The endos and oncologists carried on tinkering with my thyroid meds and when there was no improvement basically gave up trying and decided I had fibromyalgia and chronic fatigue

This went on for three years. 6 months ago I decided to wean myself off Prozac. Boy. Was that hard. Although I did it slowly, I suffered discontinuation syndrome and pain and anxiety leapt to new heights.

Eventually I was Prozac free and the difference was amazing. Still tired and achey but alive again.

Then the T3 debacle started and I changed to NDT. This has been the icing on the cake.

Not only do they dose us inappropriately on synthetics, they destroy our bodies with other drugs which we don’t need.

The potential of Prozac to cause symptoms of fibromyalgia and cfs are not well known - but when you research widely the evidence is there.

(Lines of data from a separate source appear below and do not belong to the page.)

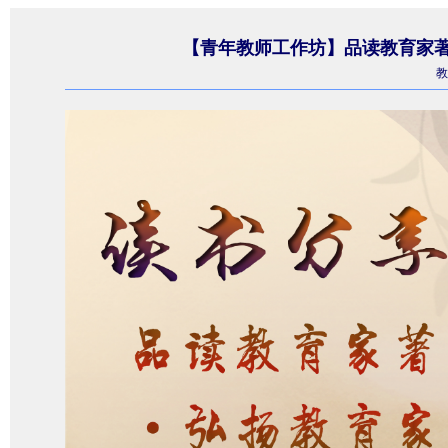
【青年教师工作坊】品读教育家著
教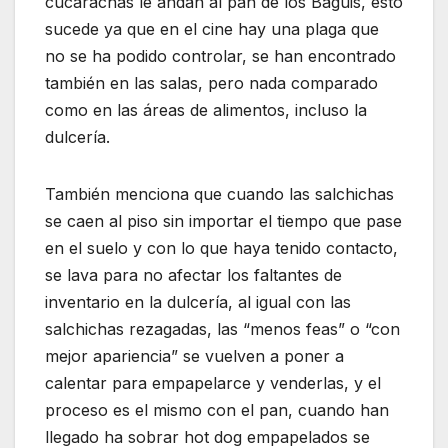
cucarachas le andan al pan de los Baguis, esto
sucede ya que en el cine hay una plaga que
no se ha podido controlar, se han encontrado
también en las salas, pero nada comparado
como en las áreas de alimentos, incluso la
dulcería.
También menciona que cuando las salchichas
se caen al piso sin importar el tiempo que pase
en el suelo y con lo que haya tenido contacto,
se lava para no afectar los faltantes de
inventario en la dulcería, al igual con las
salchichas rezagadas, las “menos feas” o “con
mejor apariencia” se vuelven a poner a
calentar para empapelarce y venderlas, y el
proceso es el mismo con el pan, cuando han
llegado ha sobrar hot dog empapelados se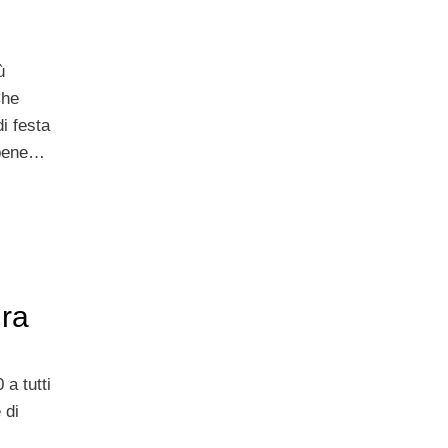
ù
Che
i festa
 bene…
ra
a tutti
 di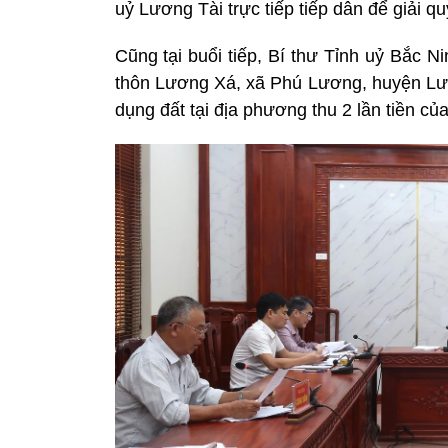
uỷ Lương Tài trực tiếp tiếp dân để giải quy
Cũng tại buổi tiếp, Bí thư Tỉnh uỷ Bắc 
thôn Lương Xá, xã Phú Lương, huyện Lư
dụng đất tại địa phương thu 2 lần tiền của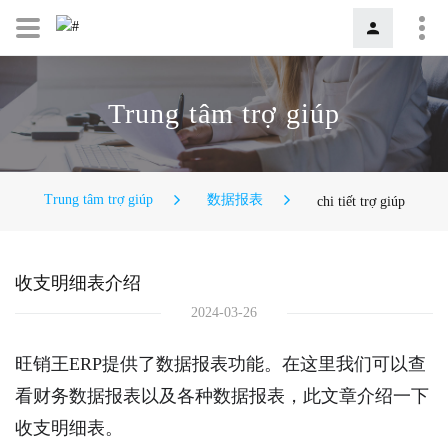
Trung tâm trợ giúp
Trung tâm trợ giúp
数据报表
chi tiết trợ giúp
收支明细表介绍
2024-03-26
旺销王ERP提供了数据报表功能。在这里我们可以查
看财务数据报表以及各种数据报表，此文章介绍一下
收支明细表。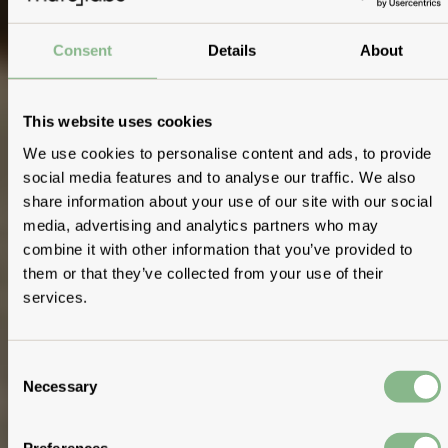
Consent
Details
About
This website uses cookies
We use cookies to personalise content and ads, to provide
social media features and to analyse our traffic. We also
share information about your use of our site with our social
media, advertising and analytics partners who may
combine it with other information that you’ve provided to
them or that they’ve collected from your use of their
services.
Consent
Necessary
Selection
Preferences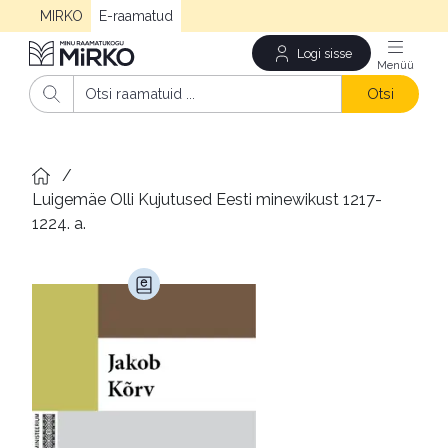
MIRKO
E-raamatud
Logi sisse
Men
Otsi
/
Luigemäe Olli Kujutused Eesti minewikust 1217-
1224. a.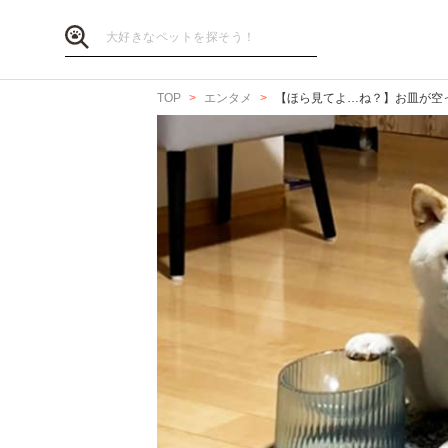
TOP
エンタメ
【ほら見てよ…ね？】お皿が空っ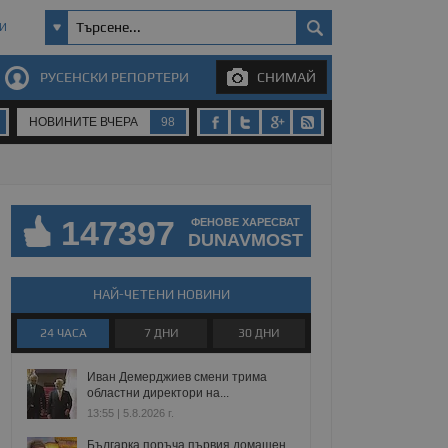
И
РУСЕНСКИ РЕПОРТЕРИ
СНИМАЙ
НОВИНИТЕ ВЧЕРА
98
147397
ФЕНОВЕ ХАРЕСВАТ
DUNAVMOST
НАЙ-ЧЕТЕНИ НОВИНИ
24 ЧАСА
7 ДНИ
30 ДНИ
Иван Демерджиев смени трима
областни директори на...
13:55 | 5.8.2026 г.
Българка поръча първия домашен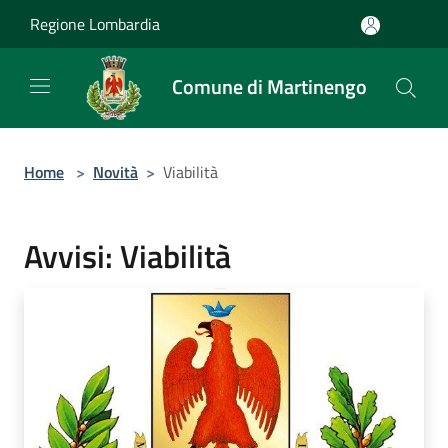
Salta al contenuto principale
Regione Lombardia
Comune di Martinengo
Home
>
Novità
>
Viabilità
Avvisi: Viabilità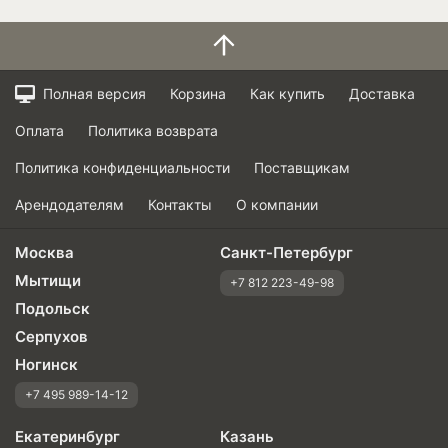
Полная версия
Корзина
Как купить
Доставка
Оплата
Политика возврата
Политика конфиденциальности
Поставщикам
Арендодателям
Контакты
О компании
Москва
Санкт-Петербург
Мытищи
+7 812 223-49-98
Подольск
Серпухов
Ногинск
+7 495 989-14-12
Екатеринбург
Казань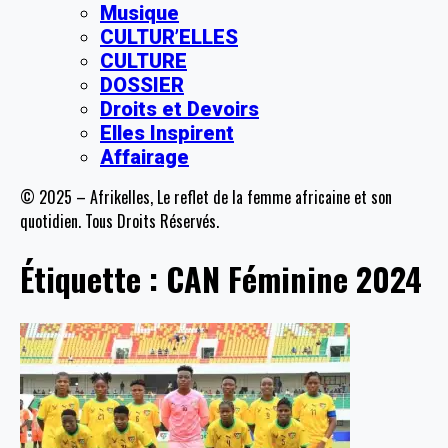
Musique
CULTUR’ELLES
CULTURE
DOSSIER
Droits et Devoirs
Elles Inspirent
Affairage
© 2025 – Afrikelles, Le reflet de la femme africaine et son
quotidien. Tous Droits Réservés.
Étiquette :
CAN Féminine 2024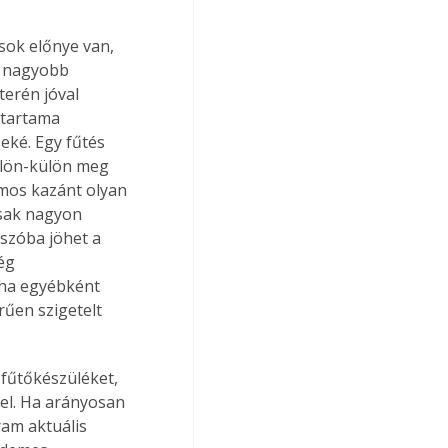
ok előnye van, 
ő nagyobb 
terén jóval 
ttartama 
eké. Egy fűtés 
ülön-külön meg 
amos kazánt olyan 
csak nagyon 
szóba jöhet a 
ég 
 ha egyébként 
rűen szigetelt 
fűtőkészüléket, 
el. Ha arányosan 
am aktuális 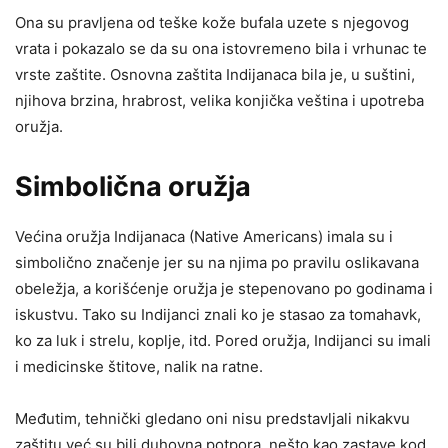
Ona su pravljena od teške kože bufala uzete s njegovog
vrata i pokazalo se da su ona istovremeno bila i vrhunac te
vrste zaštite. Osnovna zaštita Indijanaca bila je, u suštini,
njihova brzina, hrabrost, velika konjička veština i upotreba
oružja.
Simbolična oružja
Većina oružja Indijanaca (Native Americans) imala su i
simbolično značenje jer su na njima po pravilu oslikavana
obeležja, a korišćenje oružja je stepenovano po godinama i
iskustvu. Tako su Indijanci znali ko je stasao za tomahavk,
ko za luk i strelu, koplje, itd. Pored oružja, Indijanci su imali
i medicinske štitove, nalik na ratne.
Međutim, tehnički gledano oni nisu predstavljali nikakvu
zaštitu već su bili duhovna potpora, nešto kao zastave kod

That's interesting, Grincho. I couldn't believe it when my consultant told me there was no more she could do to treat my illness - which she had actually created, as a way to treat an illness that didn't really give me any trouble :p

I've just come out of seeing a theatre piece about cancer. I found it very disappointing, because most cancers are so different from thyroid cancer - once a person recovers from it, they can live a normal life. And many people are walking around, doing normal things, even during the treatment. I find some of that very hard!


I agree. They call it ‘the good cancer’. The survival rate may be good but life after TC is never as it was before.

I have no ‘fall out’ from my breast cancer. It’s forgotten, , done, finished. I never think about it now.

I feel defiled, stripped of my physical and cognitive ability.

Life is precious. Quality of life is the pinnacle we hope for. After TC it’s gone


Yes, the quality of life measures are one of the lowest for any cancer. Doctors have that innocent, puzzled attitude to why that would be, but it's very obvious to patients that its because the hormone replacement treatment doesn't work :p Or just as often people are left on inadequate doses.




I've never taken T4, though my experience is that 1 grain of the NDTs I've tried

feels slightly more effectiver than 25mcg of T3, especially with regard to body

heat & skin issues.

I take both NDT &/or T3 first thing,. Some people split doses or take it at bedtime to see if that way suits them better, Neither way is compulsory, it's just a matter of preference.